Une vague abstentionniste

Macron en compagnie de judokas
(Photo AFP)

Le taux d’abstention aux législatives ne dépassera sans doute pas les 50 %, alors que le camp présidentiel risque de perdre la majorité absolue et que l’extrême gauche prétend s’emparer du pouvoir exécutif.

LES PRONOSTICS des instituts de sondage peuvent bien sûr se tromper sur les rapports de forces entre la gauche et la droite et le rôle des extrêmes.

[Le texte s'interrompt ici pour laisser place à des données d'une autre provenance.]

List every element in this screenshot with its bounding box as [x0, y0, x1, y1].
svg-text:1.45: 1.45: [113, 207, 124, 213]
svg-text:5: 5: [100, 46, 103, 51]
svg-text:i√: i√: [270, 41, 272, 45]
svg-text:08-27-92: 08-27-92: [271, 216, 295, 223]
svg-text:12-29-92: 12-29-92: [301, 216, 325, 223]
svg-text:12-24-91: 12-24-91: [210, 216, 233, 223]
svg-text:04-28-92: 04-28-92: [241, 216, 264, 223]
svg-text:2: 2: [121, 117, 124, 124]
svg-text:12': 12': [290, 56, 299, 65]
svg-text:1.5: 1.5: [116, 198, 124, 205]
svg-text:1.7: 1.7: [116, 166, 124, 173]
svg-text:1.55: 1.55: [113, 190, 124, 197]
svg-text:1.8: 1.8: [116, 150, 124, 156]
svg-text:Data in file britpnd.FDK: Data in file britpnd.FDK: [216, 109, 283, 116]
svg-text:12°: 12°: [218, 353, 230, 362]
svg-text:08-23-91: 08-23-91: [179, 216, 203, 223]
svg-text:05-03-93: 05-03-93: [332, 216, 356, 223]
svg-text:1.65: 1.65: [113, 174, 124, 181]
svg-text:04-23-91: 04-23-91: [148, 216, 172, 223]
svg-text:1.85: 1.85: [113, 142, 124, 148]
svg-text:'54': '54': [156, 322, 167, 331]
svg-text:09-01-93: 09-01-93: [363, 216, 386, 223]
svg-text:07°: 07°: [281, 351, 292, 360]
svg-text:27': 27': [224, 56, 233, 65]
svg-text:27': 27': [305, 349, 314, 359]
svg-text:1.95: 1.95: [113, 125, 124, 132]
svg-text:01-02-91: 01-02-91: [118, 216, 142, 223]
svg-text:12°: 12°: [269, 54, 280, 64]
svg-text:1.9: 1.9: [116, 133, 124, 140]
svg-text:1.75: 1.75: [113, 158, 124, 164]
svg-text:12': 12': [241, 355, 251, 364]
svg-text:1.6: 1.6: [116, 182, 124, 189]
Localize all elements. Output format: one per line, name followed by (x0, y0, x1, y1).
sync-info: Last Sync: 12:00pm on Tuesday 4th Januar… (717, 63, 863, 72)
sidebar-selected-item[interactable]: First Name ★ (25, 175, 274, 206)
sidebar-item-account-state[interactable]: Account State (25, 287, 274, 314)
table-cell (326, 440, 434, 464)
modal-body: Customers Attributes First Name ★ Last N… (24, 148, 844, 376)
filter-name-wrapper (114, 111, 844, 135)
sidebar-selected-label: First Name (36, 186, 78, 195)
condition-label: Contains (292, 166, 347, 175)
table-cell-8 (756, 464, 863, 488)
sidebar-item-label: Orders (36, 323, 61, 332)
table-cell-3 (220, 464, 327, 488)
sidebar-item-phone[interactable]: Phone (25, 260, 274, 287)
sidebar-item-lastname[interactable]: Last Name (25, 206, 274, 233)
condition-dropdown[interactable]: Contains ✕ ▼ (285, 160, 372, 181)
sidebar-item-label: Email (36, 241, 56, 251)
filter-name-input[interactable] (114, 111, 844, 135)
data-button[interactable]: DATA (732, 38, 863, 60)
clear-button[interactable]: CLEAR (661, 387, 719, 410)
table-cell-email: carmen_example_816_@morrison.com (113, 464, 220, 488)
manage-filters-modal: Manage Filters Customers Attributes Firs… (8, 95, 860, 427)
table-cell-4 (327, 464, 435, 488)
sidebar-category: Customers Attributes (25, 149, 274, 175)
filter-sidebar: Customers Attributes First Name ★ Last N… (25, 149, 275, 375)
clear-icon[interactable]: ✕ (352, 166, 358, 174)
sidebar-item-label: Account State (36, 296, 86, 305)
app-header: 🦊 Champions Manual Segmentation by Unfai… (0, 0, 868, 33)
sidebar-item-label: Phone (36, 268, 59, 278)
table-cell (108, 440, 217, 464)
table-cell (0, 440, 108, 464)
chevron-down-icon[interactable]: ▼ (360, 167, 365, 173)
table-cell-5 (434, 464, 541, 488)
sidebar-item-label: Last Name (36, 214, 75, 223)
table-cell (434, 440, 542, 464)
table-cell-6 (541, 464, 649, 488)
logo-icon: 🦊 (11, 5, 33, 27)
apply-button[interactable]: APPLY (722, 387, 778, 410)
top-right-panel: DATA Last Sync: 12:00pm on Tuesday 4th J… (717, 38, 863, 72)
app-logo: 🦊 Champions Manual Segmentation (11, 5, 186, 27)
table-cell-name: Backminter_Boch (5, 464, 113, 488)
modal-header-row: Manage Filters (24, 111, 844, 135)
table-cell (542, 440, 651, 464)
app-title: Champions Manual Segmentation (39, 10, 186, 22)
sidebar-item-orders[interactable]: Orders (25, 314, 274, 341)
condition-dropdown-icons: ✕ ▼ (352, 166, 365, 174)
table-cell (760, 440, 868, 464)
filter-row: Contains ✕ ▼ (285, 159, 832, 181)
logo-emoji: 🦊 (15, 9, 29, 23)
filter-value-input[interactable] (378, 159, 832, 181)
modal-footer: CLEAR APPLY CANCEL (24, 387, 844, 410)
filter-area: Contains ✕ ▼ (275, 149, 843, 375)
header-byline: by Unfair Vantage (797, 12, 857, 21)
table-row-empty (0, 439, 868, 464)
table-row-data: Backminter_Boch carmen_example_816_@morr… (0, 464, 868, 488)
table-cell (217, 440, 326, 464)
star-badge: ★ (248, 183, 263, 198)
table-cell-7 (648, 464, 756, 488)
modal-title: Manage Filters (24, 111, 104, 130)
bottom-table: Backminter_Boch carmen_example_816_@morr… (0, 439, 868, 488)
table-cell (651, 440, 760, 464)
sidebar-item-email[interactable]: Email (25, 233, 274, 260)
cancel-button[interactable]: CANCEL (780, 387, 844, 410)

Mais une chose est déjà acquise : les élections législatives ne ressembleront nullement à celles de 2017. Usure du pouvoir de Macron, multiplicité des problèmes à résoudre, lassitude inspirée à l’électorat par le système expliquent ce retournement de l’opinion. On verra bien ce qui va se passer, mais il se trouve que les partis qui se sont tellement plaints du scrutin uninominal à deux tours vont probablement en bénéficier. Changer de mode de scrutin n’est pas la panacée.

Les dés ne sont pas jetés.

Non sans exagération, nombre de médias croient déceler cette semaine un mouvement de « panique » dans la macronie. Le réalisme de l’exécutif et des candidats d’Ensemble aux élections législatives ne doit pas cependant être interprété comme une déroute avant l’heure. Il faut au président réélu une majorité absolue mais il ne faut que cela. Les dés ne sont pas jetés, tout est encore possible. Bien entendu, les explications relatives à la soudaine faiblesse du pouvoir ne manquent pas. Quoi qu’il arrive désormais, le président réélu ne pouvait sans doute pas faire mieux : il a franchi le cap des deux tours de la présidentielle, et quoi qu’on dise de son « apathie » ou de la distance qu’il aurait prise avec le rendez-vous électoral, il cogne ses adversaires, et en premier lieu Jean-Luc Mélenchon, avec une vigueur croissante.

Un programme calamiteux.

Il s’agit d’une bataille jamais achevée. le Rassemblement national en a pris pour son grade, mais l’extrême gauche relève la tête maintenant qu’elle a circonvenu le PC, le PS et les Verts, peu soucieux d’avoir vendu leurs convictions pour quelques sièges. Ils sont renforcés dans leur choix par le Conseil d’État qui contraint le ministre de l’Intérieur à nommer la Nupes, coalition des gauche, au moment des résultats et non les scores de chacun des partis qui la composent. Dont acte : la majorité actuelle n’a pas fait de difficultés, elle obéira à la lettre aux souhaits du Conseil. Jean-Luc Mélenchon sera-t-il pour autant nommé à Matignon, ce qu’il clame à cor et à cri ? Rien n’est moins sûr. On le voit déjà s’agiter comme un beau diable dès que sa candidature aura été rejetée par le président. Il sait pourtant qu’il est incompatible avec le chef de l’État, que les deux hommes ne sauraient pas gouverner ensemble, que les révélations dans la presse sur le programme de la France insoumise indiquent un effet calamiteux sur la société française.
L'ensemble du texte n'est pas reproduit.